Debo admitir algo: fui malo y cobarde. En una de nuestras peleas, yo reclamaba que esta relación me estaba separando de mi familia, que era lo único que tenía en este país. Fui a visitar a mi madre, que estaba muy mal. No quise verla sufrir más. También veía consternados a mi hermana y sobrinos. Si la estuviese pasando bien, les hubiese contado cuán feliz estaba. Mejor aún, lo hubieran visto en mis ojos. Pero al contrario, estaba en algo más parecido a la Pasión de Cristo que a Encuentro Apasionado. Si hubiera estado bien, me habrían dejado tranquilo. Pero estaba mal.
Fui malo y cobarde: planifiqué irme. Tomaría mis ropas y mas metería en dos bolsas de basura que saqué de mi casa, y caminaría de vuelta a la familia. Pero ella tenía que estar lejos de la habitación. Así de cobarde.
Fue un sábado. Los dueños de la casa donde alquilábamos habían organizado un gran almuerzo familiar. Ella había salido, no sé cómo ni sé con qué pretexto. (Probablemente para no quedarse sola en casa ajena.) A la ciudad. A caminar la Cinta Costera y calmarse.
Empaqué mi ropa, que era lo único que tenía, en la bolsa blanca de la libertad. Atravesé el comedor, donde estaban todos, y sin decir palabra salí de la casa. Era un hombre determinado, alimentado por la evasión, acelerado por el miedo. Ah, y dejé una nota.

Fuera, ya estoy afuera...
Caminando por la calzada, a cuadra y media del epicentro del terremoto que se aproximaba, la bolsa se rompió. Toda la ropa que tenía se regó por el asfalto. Parecía un buhonero novato en el lugar equivocado.
Se me jodió el mundo. En cualquier momento ella vendría a exigirme una explicación, o un carro destrozaría mi ropa.
Desenvolví la toalla, puse toda mi ropa ahí, le amarré las esquinas a punto de explosión, y decidí parar el primer taxi que me llevara, porque no quería repetir el episodio de la ropa y el suelo en una calle más concurrida.
La conversación del taxista, que era más un monólogo en el que entré accidentalmente, me distrajo y con eso me tranquilicé. Buen hombre.

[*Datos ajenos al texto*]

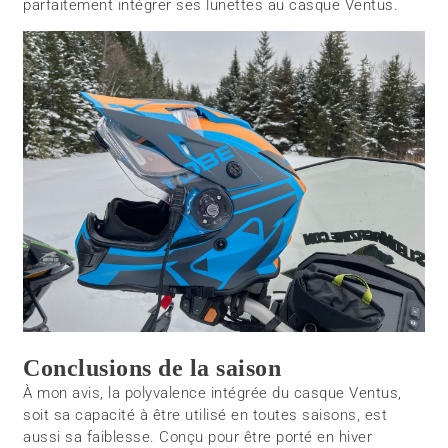
parfaitement intégrer ses lunettes au casque Ventus.
Conclusions de la saison
À mon avis, la polyvalence intégrée du casque Ventus,
soit sa capacité à être utilisé en toutes saisons, est
aussi sa faiblesse. Conçu pour être porté en hiver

Llegué a casa. La toalla que compré a un lado del camino en alguna playa de Venezuela, y mi única fuente de absorción en ese extraño exilio en el exilio, llegó entera a la casa, y de no ser por dicha toalla, no sé cómo hubiera salido de ésa.
Por eso esa toalla es un símbolo patrio de la República Independiente de Alfonso: un instrumento de la libertad. Parece algo salido de la Guía del Viajero Intergaláctico.